To identify the conserved regions in the MitOS components, including the Mitofilin domain, apolipoprotein-o–like domains, and conserved domains of unknown function (DUF), the amino acid sequences were subject to alignments with Protein Homology/analogY Recognition Engine (PHYRE) and the Conserved Domain Database (Kelley and Sternberg, 2009; Marchler-Bauer et al., 2011). Analysis with COILS predicted regions in Fcj1, Aim13, Aim37, and Mos2 that are likely to form coiled coils (scores of 1.0, 1.0, 0.6, and 0.5, respectively; Lupas et al., 1991). Regions of the protein likely to form transmembrane domains were predicted by the HMMTOP transmembrane prediction server (Tusnády and Simon, 1998, 2001).
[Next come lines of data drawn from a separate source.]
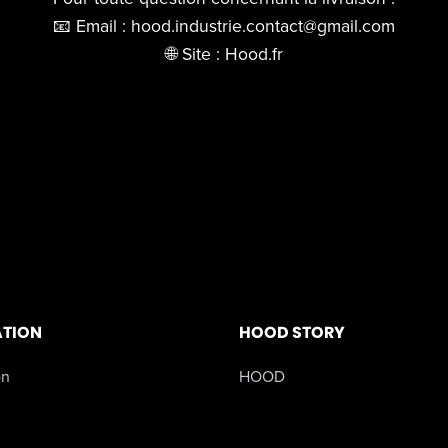
📧 Email : hood.industrie.contact@gmail.com
🌐 Site : Hood.fr
ATION
HOOD STORY
on
HOOD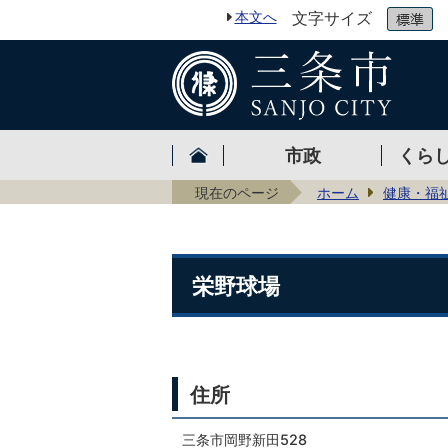
本文へ
文字サイズ
市政
くら
現在のページ
ホーム
健康・福
栄野球場
住所
三条市岡野新田528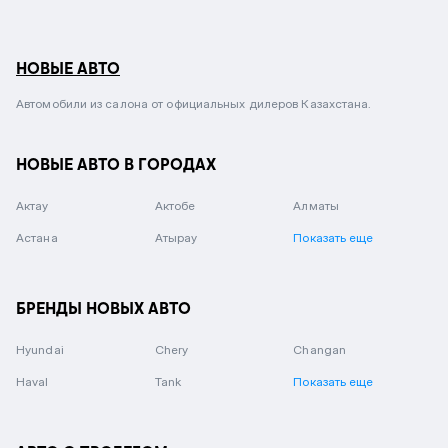
НОВЫЕ АВТО
Автомобили из салона от официальных дилеров Казахстана.
НОВЫЕ АВТО В ГОРОДАХ
Актау
Актобе
Алматы
Астана
Атырау
Показать еще
БРЕНДЫ НОВЫХ АВТО
Hyundai
Chery
Changan
Haval
Tank
Показать еще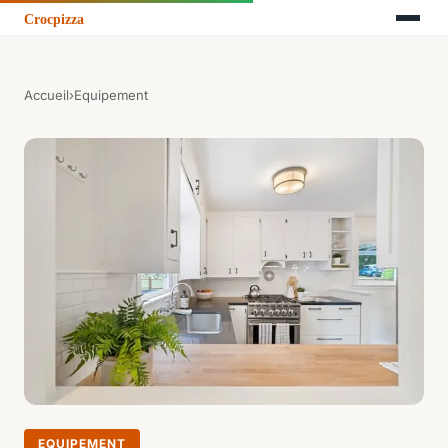
Accueil
›
Equipement
EQUIPEMENT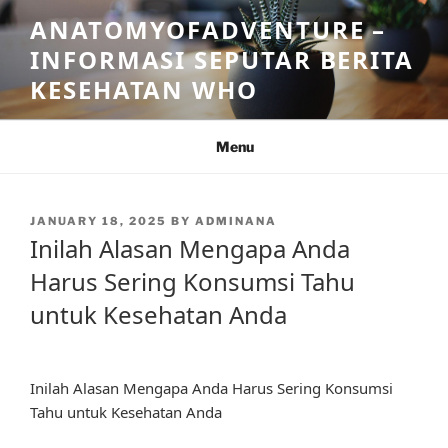
Skip
ANATOMYOFADVENTURE –
to
INFORMASI SEPUTAR BERITA
content
KESEHATAN WHO
Menu
POSTED
JANUARY 18, 2025
BY
ADMINANA
ON
Inilah Alasan Mengapa Anda
Harus Sering Konsumsi Tahu
untuk Kesehatan Anda
Inilah Alasan Mengapa Anda Harus Sering Konsumsi
Tahu untuk Kesehatan Anda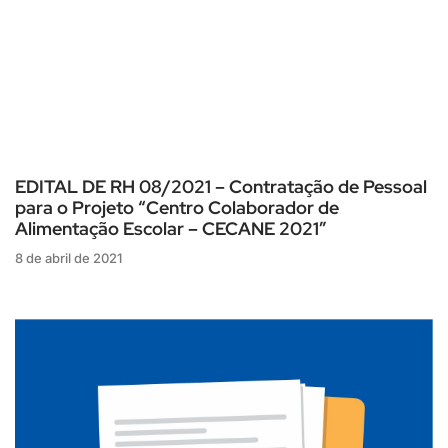
EDITAL DE RH 08/2021 – Contratação de Pessoal
para o Projeto “Centro Colaborador de
Alimentação Escolar – CECANE 2021”
8 de abril de 2021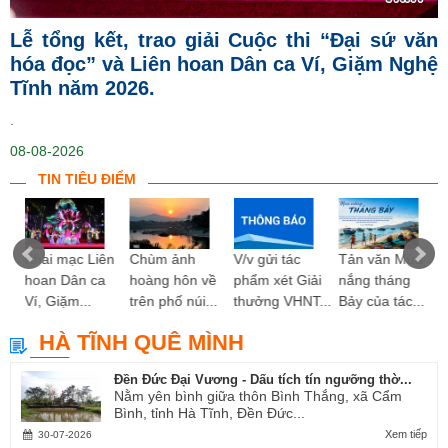
Lễ tổng kết, trao giải Cuộc thi “Đại sứ văn
hóa đọc” và Liên hoan Dân ca Ví, Giặm Nghệ
Tĩnh năm 2026.
.
08-08-2026
TIN TIÊU ĐIỂM
ng
Khai mạc Liên
Chùm ảnh
V/v gửi tác
Tản văn Mùa
hoan Dân ca
hoàng hôn về
phẩm xét Giải
nắng tháng
Ví, Giặm...
trên phố núi...
thưởng VHNT...
Bảy của tác...
HÀ TĨNH QUÊ MÌNH
Đền Đức Đại Vương - Dấu tích tín ngưỡng thờ...
Nằm yên bình giữa thôn Bình Thắng, xã Cẩm
Bình, tỉnh Hà Tĩnh, Đền Đức...
Xem tiếp
30-07-2026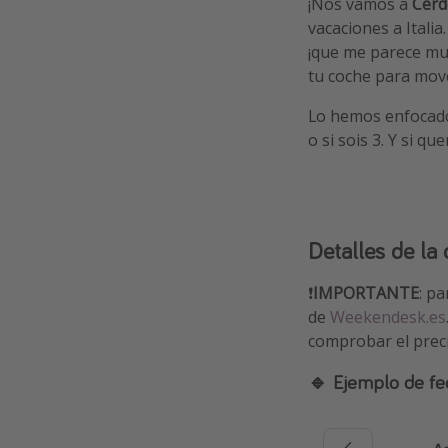
¡Nos vamos a
Cerd
vacaciones a Italia
¡que me parece muy
tu coche para move
Lo hemos enfocado
o si sois 3. Y si q
Detalles de la 
❗️
IMPORTANTE
: p
de
Weekendesk.es
comprobar el precio
🔹 Ejemplo de fe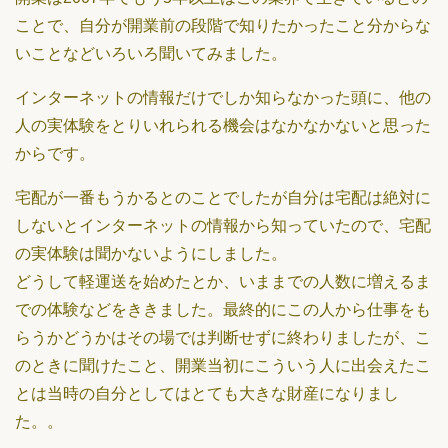
ことで、自分が開業前の段階で知りたかったこと分からな
いことなどいろいろ聞いてみました。
インターネットの情報だけでしか知らなかった頭に、他の
人の実体験をとりいれられる機会はなかなかないと思った
からです。
宅配が一番もうかるとのことでしたが自分は宅配は絶対に
しないとインターネットの情報から知っていたので、宅配
の実体験は聞かないようにしました。
どうして軽運送を始めたとか、いままでの人数に増えるま
での体験などをききました。最終的にこの人から仕事をも
らうかどうかはその場では判断せずに終わりましたが、こ
のときに聞けたこと、開業当初にこういう人に出会えたこ
とは当時の自分としてはとても大きな財産になりまし
た。。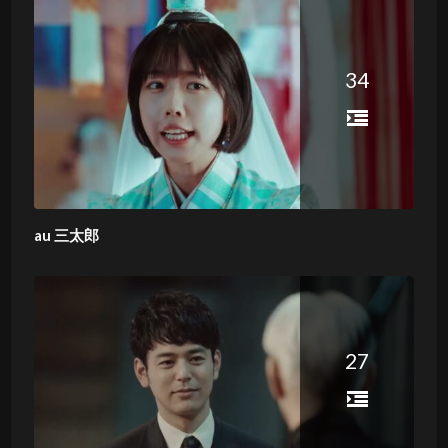
34
au 三太郎
27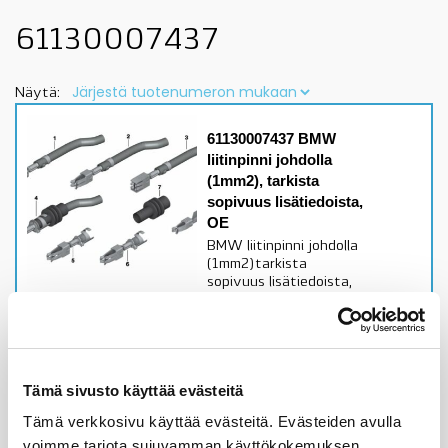
61130007437
Näytä:
61130007437 BMW
liitinpinni johdolla
(1mm2), tarkista
sopivuus lisätiedoista,
OE
BMW liitinpinni johdolla
(1mm2)tarkista
sopivuus lisätiedoista,
OE
Alkuperäinen BMW osa
Varastossa,
toimitusaika 1-3pv
Tämä sivusto käyttää evästeitä
Tämä verkkosivu käyttää evästeitä. Evästeiden avulla
3,33
€
voimme tarjota sujuvamman käyttökokemuksen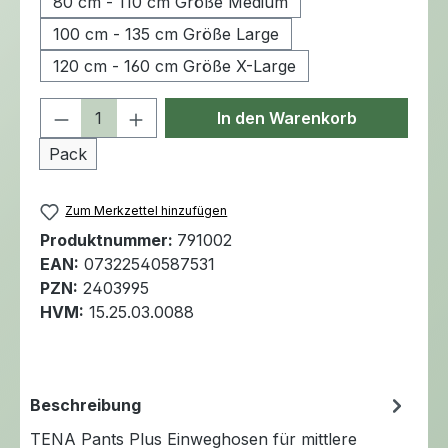
80 cm - 110 cm Größe Medium
100 cm - 135 cm Größe Large
120 cm - 160 cm Größe X-Large
Produkt Anzahl: Gib den gewünschten 
In den Warenkorb
Pack
Zum Merkzettel hinzufügen
Produktnummer:
791002
EAN:
07322540587531
PZN:
2403995
HVM:
15.25.03.0088
Beschreibung
TENA Pants Plus Einweghosen für mittlere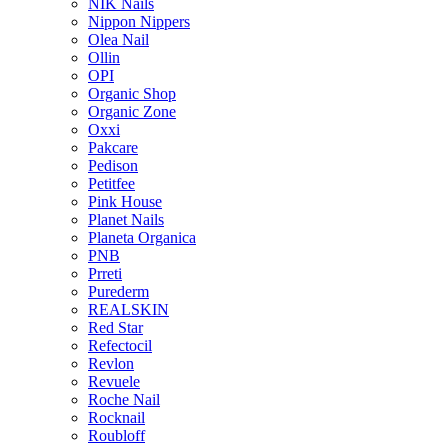
NIK Nails
Nippon Nippers
Olea Nail
Ollin
OPI
Organic Shop
Organic Zone
Oxxi
Pakcare
Pedison
Petitfee
Pink House
Planet Nails
Planeta Organica
PNB
Prreti
Purederm
REALSKIN
Red Star
Refectocil
Revlon
Revuele
Roche Nail
Rocknail
Roubloff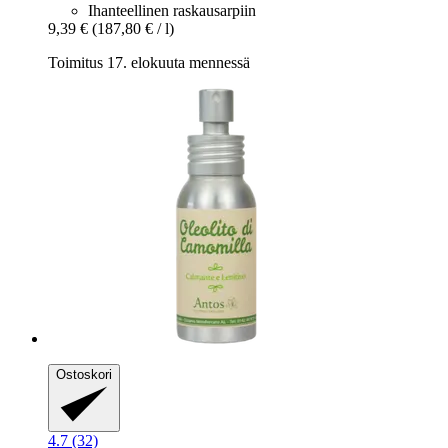
Ihanteellinen raskausarpiin
9,39 €
(187,80 € / l)
Toimitus 17. elokuuta mennessä
Ostoskori
4.7 (32)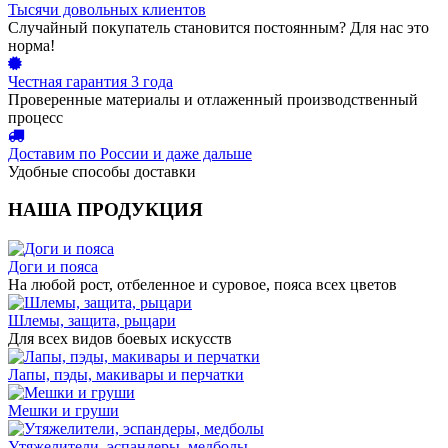
Тысячи довольных клиентов
Случайный покупатель становится постоянным? Для нас это
норма!
Честная гарантия 3 года
Проверенные материалы и отлаженный производственный
процесс
Доставим по России и даже дальше
Удобные способы доставки
НАША ПРОДУКЦИЯ
Доги и пояса
На любой рост, отбеленное и суровое, пояса всех цветов
Шлемы, защита, рыцари
Для всех видов боевых искусств
Лапы, пэды, макивары и перчатки
Мешки и груши
Утяжелители, эспандеры, медболы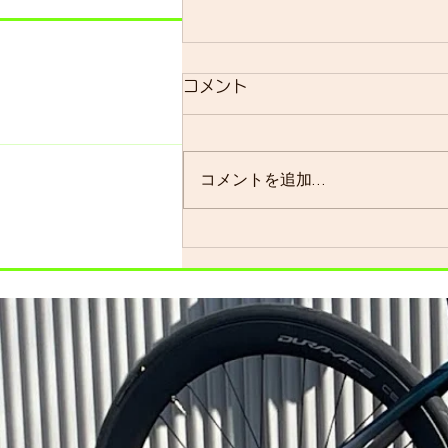
明日のsmrについて
コメント
明日のsmrは通常通り実施しま
す。 よく、お客様に「グループ
ライドはまだ実施されています
コメントを追加…
か？」と聞かれることが多いので
すが、基本的には「毎週実施して
います」ので…。 僕の今週はメ
ンバーの集まり具合を見ながら、
ロードで走るかグラベルロードで
走るかを決めます。グラベルロー
ドで走...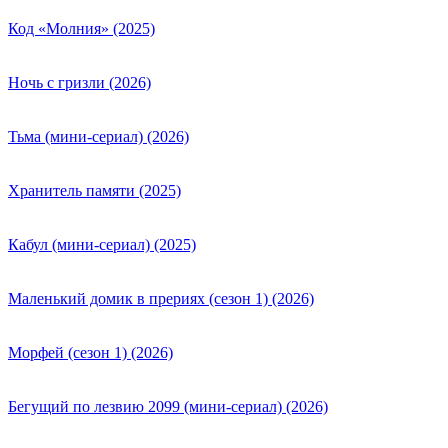
Код «Молния» (2025)
Ночь с гризли (2026)
Тьма (мини-сериал) (2026)
Хранитель памяти (2025)
Кабул (мини-сериал) (2025)
Маленький домик в прериях (сезон 1) (2026)
Морфей (сезон 1) (2026)
Бегущий по лезвию 2099 (мини-сериал) (2026)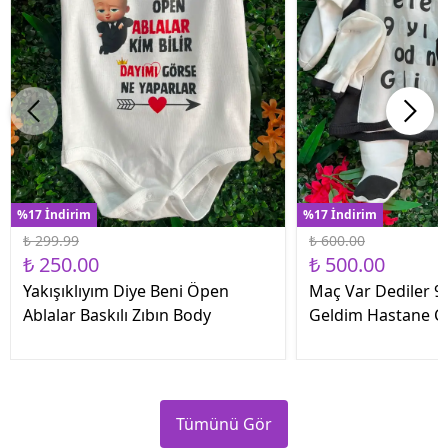
%17 İndirim
%17 İndirim
₺ 299.99
₺ 600.00
₺ 250.00
₺ 500.00
Yakışıklıyım Diye Beni Öpen
Maç Var Dediler 9 
Ablalar Baskılı Zıbın Body
Geldim Hastane Çık
Tümünü Gör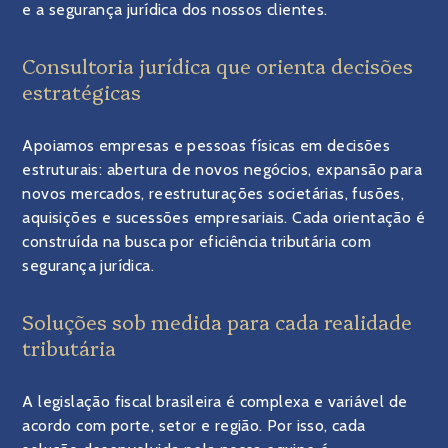
e a segurança jurídica dos nossos clientes.
Consultoria jurídica que orienta decisões
estratégicas
Apoiamos empresas e pessoas físicas em decisões
estruturais: abertura de novos negócios, expansão para
novos mercados, reestruturações societárias, fusões,
aquisições e sucessões empresariais. Cada orientação é
construída na busca por eficiência tributária com
segurança jurídica.
Soluções sob medida para cada realidade
tributária
A legislação fiscal brasileira é complexa e variável de
acordo com porte, setor e região. Por isso, cada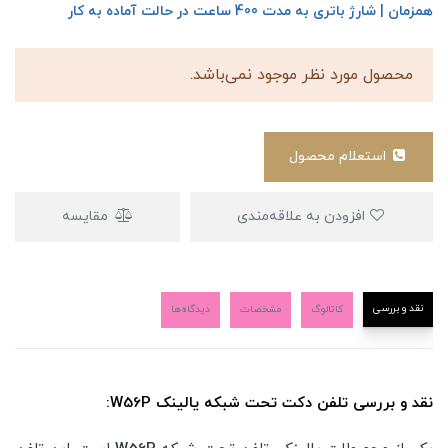
همزمان | شارژ باتری به مدت 400 ساعت در حالت آماده به کار
محصول مورد نظر موجود نمی‌باشد.
استعلام محصول
افزودن به علاقه‌مندی
مقایسه
نقد و بررسی
کاتالوگ
مشخصات
دیدگاه‌ها
نقد و بررسی تلفن دکت تحت شبکه یالینک W56P: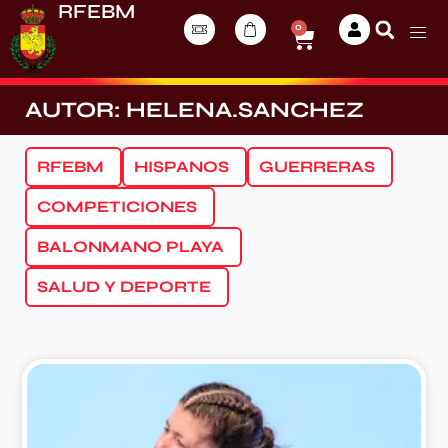
RFEBM
0
AUTOR:
HELENA.SANCHEZ
RFEBM
HISPANOS
GUERRERAS
COMPETICIONES
BALONMANO PLAYA
SALUD Y DEPORTE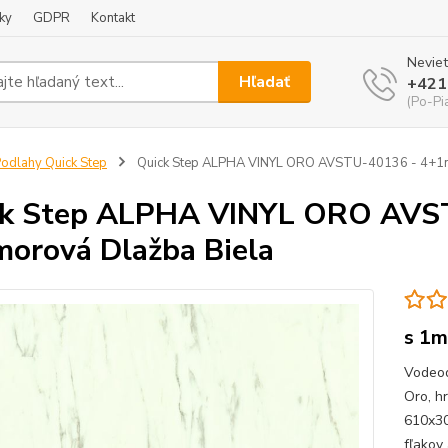
ky
GDPR
Kontakt
Neviet
Hľadať
+421
(Po-Pi
odlahy Quick Step
Quick Step ALPHA VINYL ORO AVSTU-40136 - 4+1
ck Step ALPHA VINYL ORO AVS
orová Dlažba Biela
s 1m
Vodeod
Oro, h
610x30
fľako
Protease protection analysis
Mitochondria (50 µg of total mitochondrial protein) were resuspended in 500 µl of NMIB buffer (0.6 M sorbitol, 5 mM MgCl2, 50 mM KCl, 0.1 M KOAc, and 20 mM Hepes-KOH, pH 7.4), mitoplast buffer (20 mM Hepes-KOH, pH 7.4), or solubilizing buffer (0.6 M sorbitol, 5 mM MgCl2, 50 mM KCl, 0.1 M KOAc, 20 mM Hepes-KOH, pH 7.4, and 1% Triton X-100). After a 15-min incubation on ice, mitochondrial outer membranes in the mitoplast samples were disrupted by gently pipetting up and down 15 times. Trypsin was added to the indicated samples to a final concentration of 100 µg/ml, and samples were incubated on ice for 15 min. The reaction was stopped by adding 2 mM PMSF and incubating on ice for 5 min. Mitochondria from the supernatant were collected by centrifugation at 16,000 g for 10 min at 4°C. The pellets of the intact mitochondria were resuspended in NMIB containing 2 mM PMSF, and all protein, including solubilized samples and mitoplast supernatants, were subjected to precipitation by the addition of 12.5% TCA. The proteins were pelleted by centrifugation at 16,000 g for 10 min at 4°C, washed with acetone, dried, and resuspended in SDS sample buffer. The samples were analyzed by SDS-PAGE and Western blotting. The following antibodies were used: mouse α-FLAG (1:1,000; Sigma-Aldrich), rabbit α-Ugo1 (1:1,000; Hoppins et al., 2009), rabbit α-Tim8 (1:1,000, provided by C. Koehler, University of California, Los Angeles, Los Angeles, CA), and rabbit α-Mgm101 (1:1,000; Meeusen et al., 1999).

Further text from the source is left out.